Todavia, décima primeira observação, esta trajetória deverá acabar por criar problemas também aos próprios EUA, os quais têm até agora extraído consideráveis vantagens de senhoriagem da posição obviamente privilegiada em que encontram, desde que Nixon, há 50 anos, suprimiu a convertibilidade dólar-ouro. Em síntese, só mesmo um país cuja moeda goze das vantagens de senhoriagem que o dólar possui pode continuar a ter simultaneamente um enorme défice orçamental e um brutal défice externo, sem que isso conduza rapidamente à sua ruína.
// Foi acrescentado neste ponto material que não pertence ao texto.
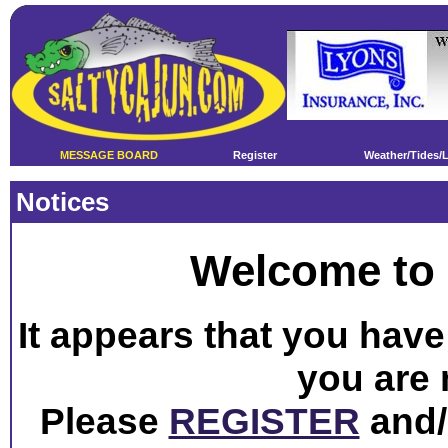
MESSAGE BOARD
Register
Weather/Tides/
Notices
Welcome to 
It appears that you have 
you are 
Please
REGISTER
and/o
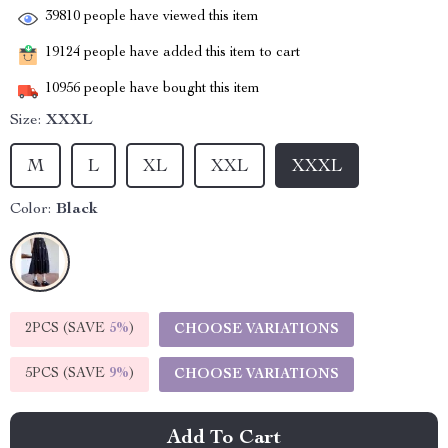
39810
people have viewed this item
19124
people have added this item to cart
10956
people have bought this item
Size:
XXXL
M
L
XL
XXL
XXXL
Color:
Black
2PCS (SAVE
5%
)
CHOOSE VARIATIONS
5PCS (SAVE
9%
)
CHOOSE VARIATIONS
Add To Cart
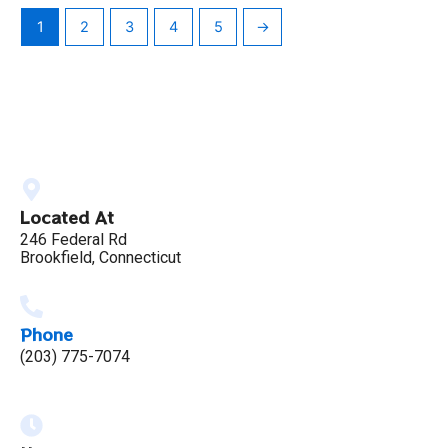
1
2
3
4
5
→
Located At
246 Federal Rd
Brookfield, Connecticut
Phone
(203) 775-7074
E isso acontece, em essência, porque a procura de dólares continua a ser alimentada, em todo o mundo, pela necessidade de usá-los para transacionar um certo número de produtos essenciais, em particular petróleo. São estes fluxos que fundamentalmente seguram o dólar como ‘super moeda’ mundial. Em paralelo, claro, os EUA transformaram-se também em ‘protetor’ ou ‘padrinho militar’ dos produtores de petróleo do Médio Oriente, embora se trate aqui, de facto, de racketeering, ou duma variedade de ‘serviço’ típico dos famosos Sopranos… Mas isso é conversa mais longa. O importante é que, mesmo sem o reequilíbrio das suas exportações assim parcialmente adquirido, os EUA podem permanecer indefinidamente deficitários, o resto do mundo continuando em essência a comprar dívida norte-americana, na medida em que o dólar continue a operar como ‘super moeda’.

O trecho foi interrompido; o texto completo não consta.